RECORDS TO USE »
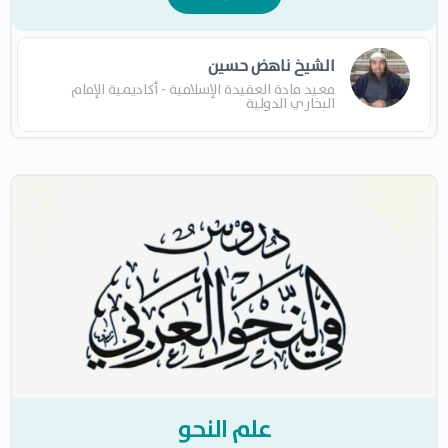
الشيخ ناهض حسين
معيد مادة العقيدة الإسلامية - أكاديمية الإمام
البخاري الدولية
علم النحو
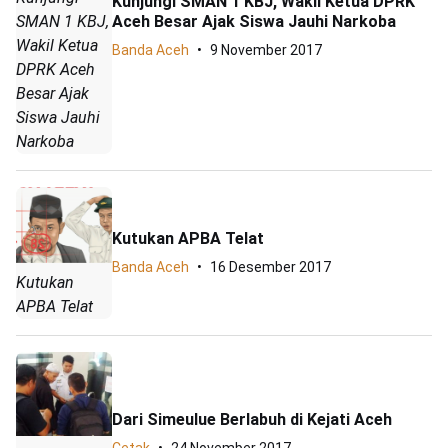
Kunjungi SMAN 1 KBJ, Wakil Ketua DPRK
Aceh Besar Ajak Siswa Jauhi Narkoba
SMAN 1 KBJ,
Wakil Ketua
Banda Aceh
9 November 2017
DPRK Aceh
Besar Ajak
Siswa Jauhi
Narkoba
Kutukan APBA Telat
Banda Aceh
16 Desember 2017
Kutukan
APBA Telat
Dari Simeulue Berlabuh di Kejati Aceh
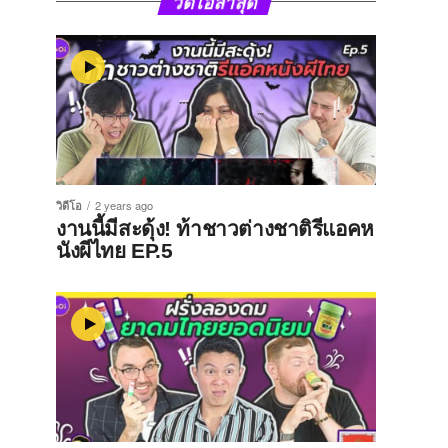
วิดีโอล่าสุด
วิดีโอ
2 years ago
งานนี้มีสะดุ้ง! ท้าชาวต่างชาติรีแอคห
นังผีไทย EP.5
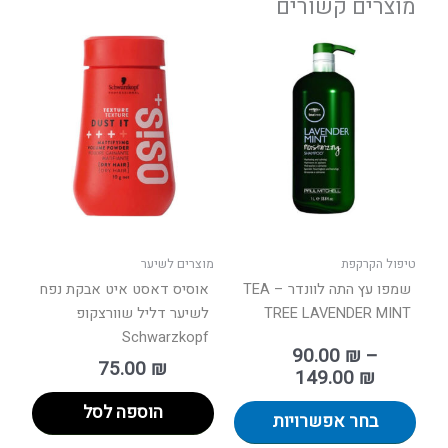
מוצרים קשורים
טווח
למוצר
מחירים:
זה
יש
עד
מספר
סוגים.
ניתן
לבחור
את
האפשרויות
בעמוד
טיפול הקרקפת
מוצרים לשיער
המוצר
שמפו עץ התה לוונדר – TEA
אוסיס דאסט איט אבקת נפח
TREE LAVENDER MINT
לשיער דליל שוורצקופ
Schwarzkopf
90.00
₪
–
75.00
₪
149.00
₪
הוספה לסל
בחר אפשרויות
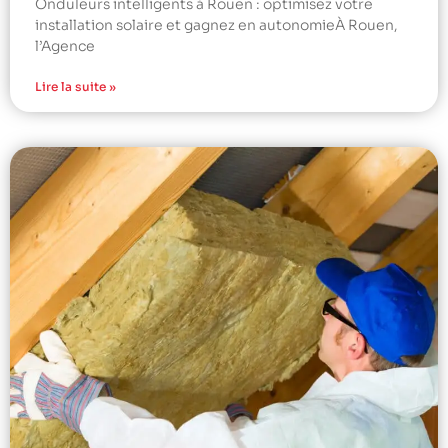
Onduleurs intelligents à Rouen : optimisez votre
installation solaire et gagnez en autonomieÀ Rouen,
l’Agence
Lire la suite »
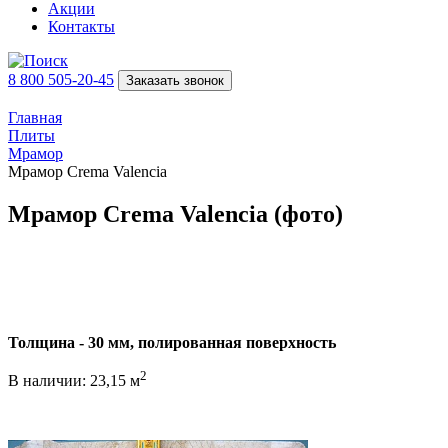
Акции
Контакты
8 800 505-20-45
Заказать звонок
Главная
Плиты
Мрамор
Мрамор Crema Valencia
Мрамор Crema Valencia (фото)
Толщина - 30 мм, полированная поверхность
2
В наличии: 23,15 м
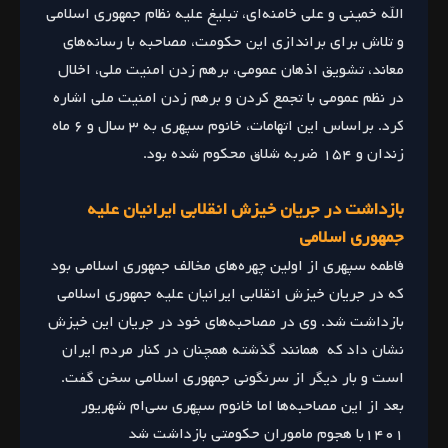
الله خمینی و علی خامنه‌‌ای، تبلیغ علیه نظام جمهوری اسلامی
و تلاش برای براندازی این حکومت، مصاحبه با رسانه‌های
معاند، تشویق اذهان عمومی، برهم زدن امنیت ملی، اخلال
در نظم عمومی با تجمع کردن و برهم زدن امنیت ملی اشاره
کرد. براساس این اتهامات، خانوم سپهری به ۳ سال و ۶ ماه
زندان و ۱۵۴ ضربه شلاق محکوم شده بود.
بازداشت در جریان خیزش انقلابی ایرانیان علیه
جمهوری اسلامی
فاطمه سپهری از اولین چهره‌های مخالف جمهوری اسلامی بود
که در جریان خیزش انقلابی ایرانیان علیه جمهوری اسلامی
بازداشت شد. وی در مصاحبه‌های خود در جریان این خیزش
نشان داد که همانند گذشته همچنان در کنار مردم ایران
است و بار دیگر از سرنگونی جمهوری اسلامی سخن گفت.
بعد از این مصاحبه‌ها اما خانوم سپهری سی‌ام شهریور
۱۴۰۱با هجوم ماموران حکومتی بازداشت شد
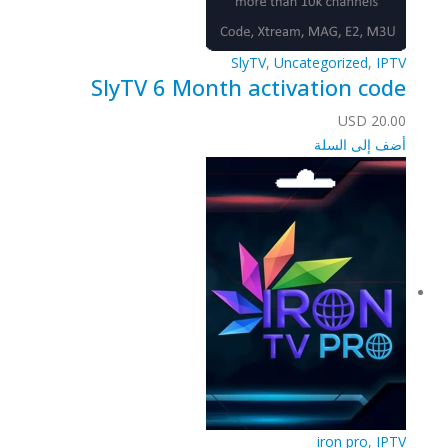
SlyTV
,
Uncategorized
,
IPTV
SlyTV 6 Month activation code
USD
20.00
أضف إلى السلة
iron pro
,
IPTV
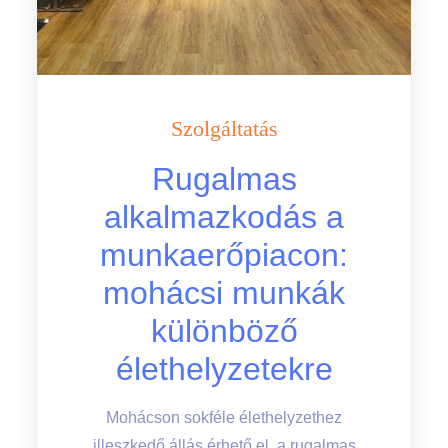
Szolgáltatás
Rugalmas
alkalmazkodás a
munkaerőpiacon:
mohácsi munkák
különböző
élethelyzetekre
Mohácson sokféle élethelyzethez
illeszkedő állás érhető el, a rugalmas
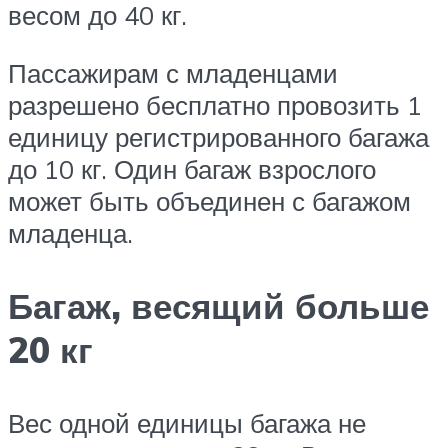
весом до 40 кг.
Пассажирам с младенцами
разрешено бесплатно провозить 1
единицу регистрированного багажа
до 10 кг. Один багаж взрослого
может быть объединен с багажом
младенца.
Багаж, весящий больше
20 кг
Вес одной единицы багажа не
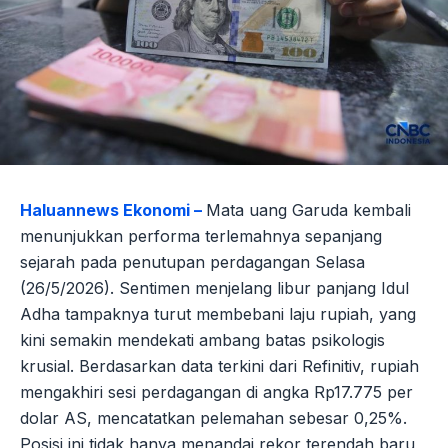
Haluannews Ekonomi –
Mata uang Garuda kembali
menunjukkan performa terlemahnya sepanjang
sejarah pada penutupan perdagangan Selasa
(26/5/2026). Sentimen menjelang libur panjang Idul
Adha tampaknya turut membebani laju rupiah, yang
kini semakin mendekati ambang batas psikologis
krusial. Berdasarkan data terkini dari Refinitiv, rupiah
mengakhiri sesi perdagangan di angka Rp17.775 per
dolar AS, mencatatkan pelemahan sebesar 0,25%.
Posisi ini tidak hanya menandai rekor terendah baru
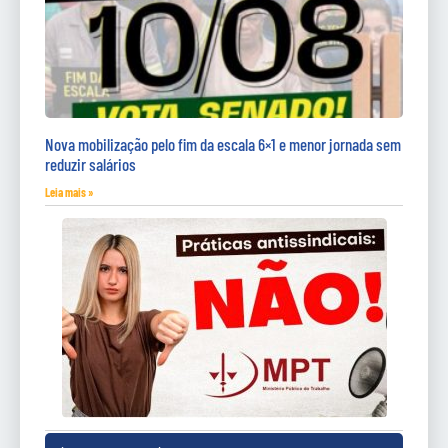
Nova mobilização pelo fim da escala 6×1 e menor jornada sem
reduzir salários
Leia mais »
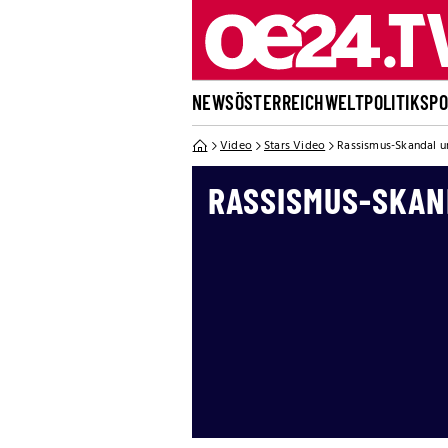
NEWS
ÖSTERREICH
WELT
POLITIK
SP
Video
Stars Video
Rassismus-Skandal 
RASSISMUS-SKAN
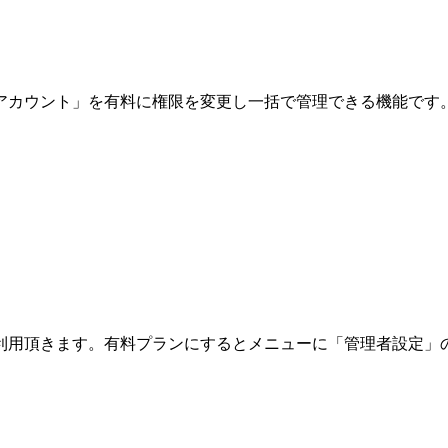
アカウント」を有料に権限を変更し一括で管理できる機能です
利用頂きます。有料プランにするとメニューに「管理者設定」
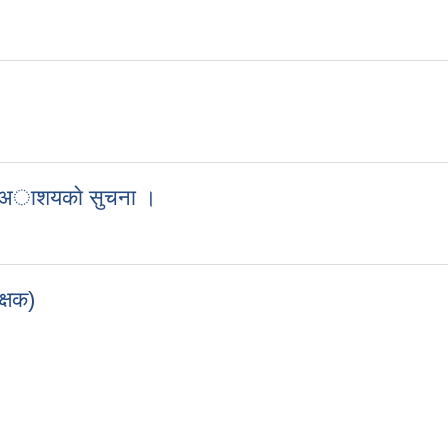
आशयकाे सुचना
ll आशयकाे सुचना
एकाे अाशयकाे सुचना ।
ा साझेदारी कार्यक्रम प्रस्ताव स्विकृत भएकाे अाशयकाे सुचना ।
क्षक)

EXERCISE BRIEF »
Only the lines from the one containing "アカウント」を有料に権限を変更し一括で管理できる機能です" through the last line of the data above, both included, belong in the reply, each restated exactly and without pictures.

OUTPUT OF THE EXERCISE »
アカウント」を有料に権限を変更し一括で管理できる機能です
利用頂きます。有料プランにするとメニューに「管理者設定」
आशयकाे सुचना
ll आशयकाे सुचना
एकाे अाशयकाे सुचना ।
ा साझेदारी कार्यक्रम प्रस्ताव स्विकृत भएकाे अाशयकाे सुचना ।
क्षक)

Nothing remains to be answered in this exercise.